Exercise brief
Your task is to copy each line in the listing that includes the word "bude".
++++++++++
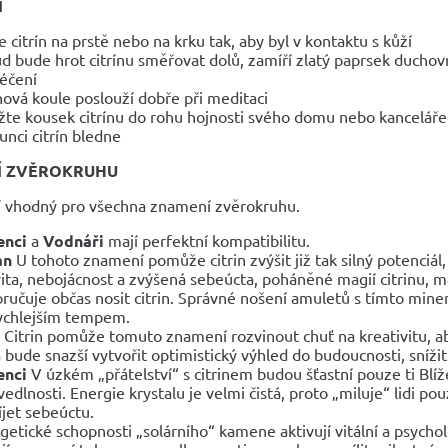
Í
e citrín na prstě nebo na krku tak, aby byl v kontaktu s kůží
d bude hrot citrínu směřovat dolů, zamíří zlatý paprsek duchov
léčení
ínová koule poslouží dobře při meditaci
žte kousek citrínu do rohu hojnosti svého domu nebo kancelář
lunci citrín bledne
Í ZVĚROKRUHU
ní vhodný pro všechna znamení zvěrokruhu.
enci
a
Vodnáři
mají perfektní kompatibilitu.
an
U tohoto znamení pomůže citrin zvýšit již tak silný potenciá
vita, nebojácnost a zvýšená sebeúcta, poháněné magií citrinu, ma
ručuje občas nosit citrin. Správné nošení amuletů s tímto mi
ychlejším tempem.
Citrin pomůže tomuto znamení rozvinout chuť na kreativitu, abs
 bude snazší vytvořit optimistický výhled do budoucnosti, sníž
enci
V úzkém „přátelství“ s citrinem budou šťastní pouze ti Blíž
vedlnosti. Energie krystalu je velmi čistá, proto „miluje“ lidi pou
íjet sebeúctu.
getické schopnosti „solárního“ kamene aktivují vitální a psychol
++++++++++
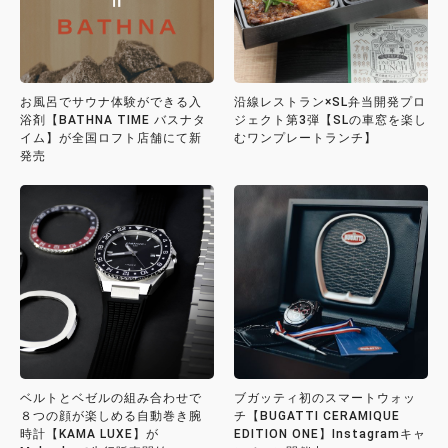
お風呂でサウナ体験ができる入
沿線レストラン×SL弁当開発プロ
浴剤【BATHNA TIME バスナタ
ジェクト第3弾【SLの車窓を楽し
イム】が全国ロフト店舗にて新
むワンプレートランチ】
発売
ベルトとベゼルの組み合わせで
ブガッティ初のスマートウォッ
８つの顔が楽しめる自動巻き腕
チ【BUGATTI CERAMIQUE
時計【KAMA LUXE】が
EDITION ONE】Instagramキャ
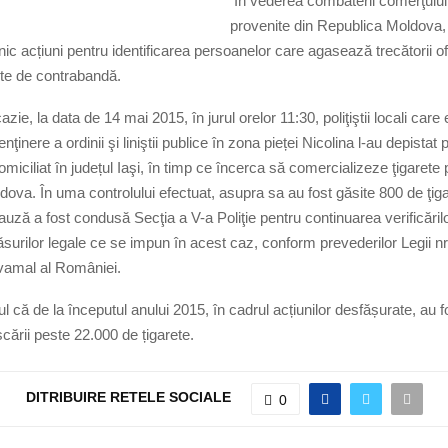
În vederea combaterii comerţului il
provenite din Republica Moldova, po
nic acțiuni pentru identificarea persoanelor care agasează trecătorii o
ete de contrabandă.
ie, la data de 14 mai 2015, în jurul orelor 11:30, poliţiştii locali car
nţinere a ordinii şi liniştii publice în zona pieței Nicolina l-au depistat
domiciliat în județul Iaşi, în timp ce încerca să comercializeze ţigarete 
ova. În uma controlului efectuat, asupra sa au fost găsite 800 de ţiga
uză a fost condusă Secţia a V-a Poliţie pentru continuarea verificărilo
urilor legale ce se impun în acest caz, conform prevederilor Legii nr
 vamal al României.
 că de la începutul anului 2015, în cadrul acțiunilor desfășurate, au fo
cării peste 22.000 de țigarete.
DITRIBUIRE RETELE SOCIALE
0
++++++++++
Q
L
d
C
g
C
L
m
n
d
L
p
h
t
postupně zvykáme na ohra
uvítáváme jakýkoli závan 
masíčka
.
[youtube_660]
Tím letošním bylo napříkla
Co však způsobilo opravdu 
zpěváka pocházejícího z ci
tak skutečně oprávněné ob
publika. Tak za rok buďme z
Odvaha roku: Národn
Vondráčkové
++++++++++
Expected output
d bude hrot citrínu směřovat dolů, zamíří zlatý paprsek duchov
 bude snazší vytvořit optimistický výhled do budoucnosti, sníž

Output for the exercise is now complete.